WORK TASK
The output should consist solely of the line containing "bakım işlemleri sayesinde cihazınızın daha" and all lines after it through the final line of the entries below, reproduced exactly.

AVAILABLE DATA
%%

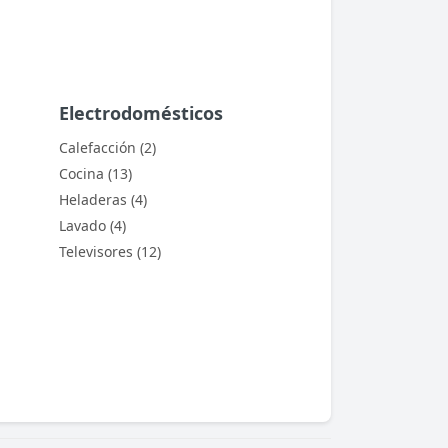
Electrodomésticos
Calefacción (2)
Cocina (13)
Heladeras (4)
Lavado (4)
Televisores (12)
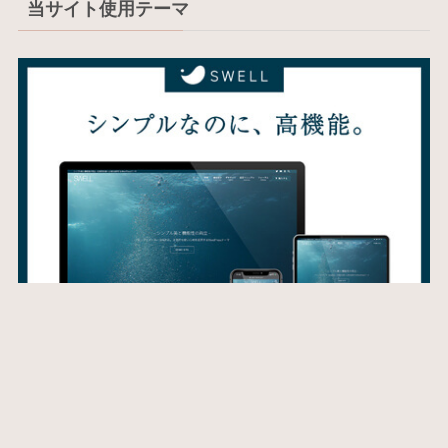
当サイト使用テーマ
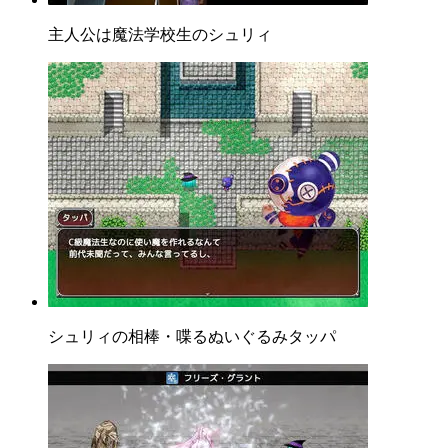
主人公は魔法学校生のシュリィ
シュリィの相棒・喋るぬいぐるみタッパ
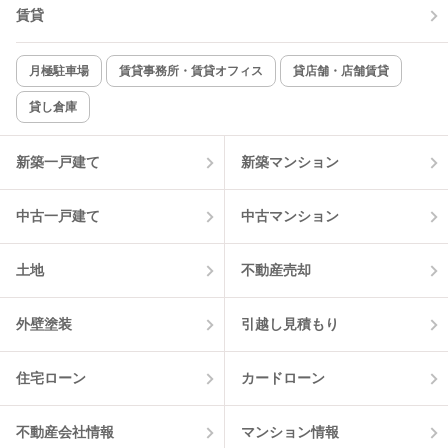
賃貸
TV付インターホン
角部屋
新着のみ
インターネット無料
月極駐車場
賃貸事務所・賃貸オフィス
貸店舗・店舗賃貸
貸し倉庫
該当件数:
物件一覧に反映
17
件
新築一戸建て
新築マンション
中古一戸建て
中古マンション
土地
不動産売却
外壁塗装
引越し見積もり
住宅ローン
カードローン
不動産会社情報
マンション情報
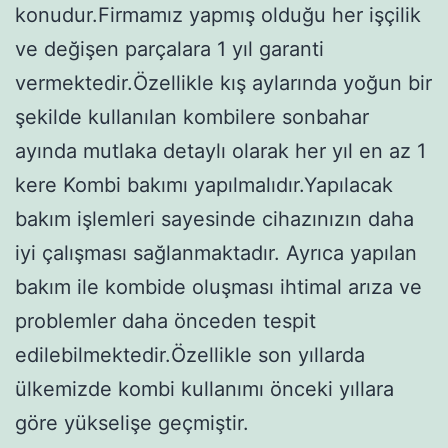
konudur.Firmamız yapmış olduğu her işçilik
ve değişen parçalara 1 yıl garanti
vermektedir.Özellikle kış aylarında yoğun bir
şekilde kullanılan kombilere sonbahar
ayında mutlaka detaylı olarak her yıl en az 1
kere Kombi bakımı yapılmalıdır.Yapılacak
bakım işlemleri sayesinde cihazınızın daha
iyi çalışması sağlanmaktadır. Ayrıca yapılan
bakım ile kombide oluşması ihtimal arıza ve
problemler daha önceden tespit
edilebilmektedir.Özellikle son yıllarda
ülkemizde kombi kullanımı önceki yıllara
göre yükselişe geçmiştir.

%%

ANSWER TO THIS EXERCISE
bakım işlemleri sayesinde cihazınızın daha
iyi çalışması sağlanmaktadır. Ayrıca yapılan
bakım ile kombide oluşması ihtimal arıza ve
problemler daha önceden tespit
edilebilmektedir.Özellikle son yıllarda
ülkemizde kombi kullanımı önceki yıllara
göre yükselişe geçmiştir.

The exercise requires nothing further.